### What the task asks
Could the lines from the start of the data through the line with "Zsikla Lázár, Kárász Vince, Fábián Péter." be set down exactly, with no pictures among them?

(Page-level text extractions)
☆ ☆ ☆ ☆ ☆ ☆ ☆

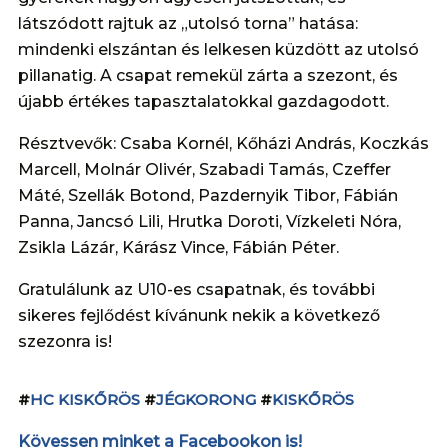
látszódott rajtuk az „utolsó torna” hatása:
mindenki elszántan és lelkesen küzdött az utolsó
pillanatig. A csapat remekül zárta a szezont, és
újabb értékes tapasztalatokkal gazdagodott.
Résztvevők: Csaba Kornél, Kőházi András, Koczkás
Marcell, Molnár Olivér, Szabadi Tamás, Czeffer
Máté, Szellák Botond, Pazdernyik Tibor, Fábián
Panna, Jancsó Lili, Hrutka Doroti, Vízkeleti Nóra,
Zsikla Lázár, Kárász Vince, Fábián Péter.
Gratulálunk az U10-es csapatnak, és további
sikeres fejlődést kívánunk nekik a következő
szezonra is!
#
HC KISKŐRÖS
#
JÉGKORONG
#
KISKŐRÖS
Kövessen minket a Facebookon is!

☆ ☆ ☆ ☆ ☆ ☆ ☆

### Output of the task
látszódott rajtuk az „utolsó torna” hatása:
mindenki elszántan és lelkesen küzdött az utolsó
pillanatig. A csapat remekül zárta a szezont, és
újabb értékes tapasztalatokkal gazdagodott.
Résztvevők: Csaba Kornél, Kőházi András, Koczkás
Marcell, Molnár Olivér, Szabadi Tamás, Czeffer
Máté, Szellák Botond, Pazdernyik Tibor, Fábián
Panna, Jancsó Lili, Hrutka Doroti, Vízkeleti Nóra,
Zsikla Lázár, Kárász Vince, Fábián Péter.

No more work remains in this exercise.